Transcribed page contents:
········
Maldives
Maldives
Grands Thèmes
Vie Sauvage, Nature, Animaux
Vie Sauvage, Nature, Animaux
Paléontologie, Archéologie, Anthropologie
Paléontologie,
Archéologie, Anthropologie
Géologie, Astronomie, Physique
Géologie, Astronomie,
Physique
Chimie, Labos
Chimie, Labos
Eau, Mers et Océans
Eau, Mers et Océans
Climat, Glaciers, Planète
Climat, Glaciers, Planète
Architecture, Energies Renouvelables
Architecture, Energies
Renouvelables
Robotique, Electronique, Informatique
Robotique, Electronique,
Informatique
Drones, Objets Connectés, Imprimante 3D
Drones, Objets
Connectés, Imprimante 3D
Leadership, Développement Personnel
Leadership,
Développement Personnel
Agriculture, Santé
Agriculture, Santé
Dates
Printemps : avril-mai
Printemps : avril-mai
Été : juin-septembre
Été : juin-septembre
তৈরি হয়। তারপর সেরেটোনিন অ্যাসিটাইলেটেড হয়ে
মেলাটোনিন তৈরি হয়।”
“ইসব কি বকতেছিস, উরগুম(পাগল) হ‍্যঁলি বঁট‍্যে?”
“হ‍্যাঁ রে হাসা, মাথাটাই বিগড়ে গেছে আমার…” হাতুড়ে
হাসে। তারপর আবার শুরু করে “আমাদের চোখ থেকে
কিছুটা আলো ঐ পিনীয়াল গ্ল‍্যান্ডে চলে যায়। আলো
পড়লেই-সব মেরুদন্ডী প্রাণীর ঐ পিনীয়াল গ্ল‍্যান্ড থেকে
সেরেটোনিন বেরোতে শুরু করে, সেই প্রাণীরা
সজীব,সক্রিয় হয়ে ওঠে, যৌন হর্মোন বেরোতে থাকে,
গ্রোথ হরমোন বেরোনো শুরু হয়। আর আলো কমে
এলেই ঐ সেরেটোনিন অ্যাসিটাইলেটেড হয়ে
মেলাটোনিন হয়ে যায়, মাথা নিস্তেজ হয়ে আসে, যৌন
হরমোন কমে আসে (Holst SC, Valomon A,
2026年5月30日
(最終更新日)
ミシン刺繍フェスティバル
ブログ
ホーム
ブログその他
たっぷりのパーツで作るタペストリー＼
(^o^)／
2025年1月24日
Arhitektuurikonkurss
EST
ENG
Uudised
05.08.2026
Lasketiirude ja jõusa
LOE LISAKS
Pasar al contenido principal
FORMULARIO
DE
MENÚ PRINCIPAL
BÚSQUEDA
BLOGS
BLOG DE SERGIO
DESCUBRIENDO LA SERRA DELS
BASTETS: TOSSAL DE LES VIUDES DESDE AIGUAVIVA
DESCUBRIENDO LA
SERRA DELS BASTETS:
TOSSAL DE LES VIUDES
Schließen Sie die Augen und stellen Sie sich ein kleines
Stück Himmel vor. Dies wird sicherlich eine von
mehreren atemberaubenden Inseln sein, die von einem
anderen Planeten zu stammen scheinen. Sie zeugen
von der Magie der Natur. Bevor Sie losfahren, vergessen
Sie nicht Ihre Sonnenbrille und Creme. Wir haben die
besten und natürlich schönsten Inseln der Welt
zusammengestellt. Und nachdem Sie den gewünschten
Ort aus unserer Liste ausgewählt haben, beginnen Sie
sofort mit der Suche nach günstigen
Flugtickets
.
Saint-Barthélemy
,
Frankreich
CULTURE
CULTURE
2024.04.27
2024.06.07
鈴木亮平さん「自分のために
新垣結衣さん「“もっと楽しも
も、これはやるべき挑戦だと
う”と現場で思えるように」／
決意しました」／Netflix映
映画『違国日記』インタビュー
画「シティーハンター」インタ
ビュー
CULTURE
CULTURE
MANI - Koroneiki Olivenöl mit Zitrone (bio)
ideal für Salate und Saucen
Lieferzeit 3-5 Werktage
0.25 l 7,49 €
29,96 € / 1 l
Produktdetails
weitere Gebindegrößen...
········
Output the records in full, exactly.

Response box:
Maldives
Maldives
Grands Thèmes
Vie Sauvage, Nature, Animaux
Vie Sauvage, Nature, Animaux
Paléontologie, Archéologie, Anthropologie
Paléontologie,
Archéologie, Anthropologie
Géologie, Astronomie, Physique
Géologie, Astronomie,
Physique
Chimie, Labos
Chimie, Labos
Eau, Mers et Océans
Eau, Mers et Océans
Climat, Glaciers, Planète
Climat, Glaciers, Planète
Architecture, Energies Renouvelables
Architecture, Energies
Renouvelables
Robotique, Electronique, Informatique
Robotique, Electronique,
Informatique
Drones, Objets Connectés, Imprimante 3D
Drones, Objets
Connectés, Imprimante 3D
Leadership, Développement Personnel
Leadership,
Développement Personnel
Agriculture, Santé
Agriculture, Santé
Dates
Printemps : avril-mai
Printemps : avril-mai
Été : juin-septembre
Été : juin-septembre
তৈরি হয়। তারপর সেরেটোনিন অ্যাসিটাইলেটেড হয়ে
মেলাটোনিন তৈরি হয়।”
“ইসব কি বকতেছিস, উরগুম(পাগল) হ‍্যঁলি বঁট‍্যে?”
“হ‍্যাঁ রে হাসা, মাথাটাই বিগড়ে গেছে আমার…” হাতুড়ে
হাসে। তারপর আবার শুরু করে “আমাদের চোখ থেকে
কিছুটা আলো ঐ পিনীয়াল গ্ল‍্যান্ডে চলে যায়। আলো
পড়লেই-সব মেরুদন্ডী প্রাণীর ঐ পিনীয়াল গ্ল‍্যান্ড থেকে
সেরেটোনিন বেরোতে শুরু করে, সেই প্রাণীরা
সজীব,সক্রিয় হয়ে ওঠে, যৌন হর্মোন বেরোতে থাকে,
গ্রোথ হরমোন বেরোনো শুরু হয়। আর আলো কমে
এলেই ঐ সেরেটোনিন অ্যাসিটাইলেটেড হয়ে
মেলাটোনিন হয়ে যায়, মাথা নিস্তেজ হয়ে আসে, যৌন
হরমোন কমে আসে (Holst SC, Valomon A,
2026年5月30日
(最終更新日)
ミシン刺繍フェスティバル
ブログ
ホーム
ブログその他
たっぷりのパーツで作るタペストリー＼
(^o^)／
2025年1月24日
Arhitektuurikonkurss
EST
ENG
Uudised
05.08.2026
Lasketiirude ja jõusa
LOE LISAKS
Pasar al contenido principal
FORMULARIO
DE
MENÚ PRINCIPAL
BÚSQUEDA
BLOGS
BLOG DE SERGIO
DESCUBRIENDO LA SERRA DELS
BASTETS: TOSSAL DE LES VIUDES DESDE AIGUAVIVA
DESCUBRIENDO LA
SERRA DELS BASTETS:
TOSSAL DE LES VIUDES
Schließen Sie die Augen und stellen Sie sich ein kleines
Stück Himmel vor. Dies wird sicherlich eine von
mehreren atemberaubenden Inseln sein, die von einem
anderen Planeten zu stammen scheinen. Sie zeugen
von der Magie der Natur. Bevor Sie losfahren, vergessen
Sie nicht Ihre Sonnenbrille und Creme. Wir haben die
besten und natürlich schönsten Inseln der Welt
zusammengestellt. Und nachdem Sie den gewünschten
Ort aus unserer Liste ausgewählt haben, beginnen Sie
sofort mit der Suche nach günstigen
Flugtickets
.
Saint-Barthélemy
,
Frankreich
CULTURE
CULTURE
2024.04.27
2024.06.07
鈴木亮平さん「自分のために
新垣結衣さん「“もっと楽しも
も、これはやるべき挑戦だと
う”と現場で思えるように」／
決意しました」／Netflix映
映画『違国日記』インタビュー
画「シティーハンター」インタ
ビュー
CULTURE
CULTURE
MANI - Koroneiki Olivenöl mit Zitrone (bio)
ideal für Salate und Saucen
Lieferzeit 3-5 Werktage
0.25 l 7,49 €
29,96 € / 1 l
Produktdetails
weitere Gebindegrößen...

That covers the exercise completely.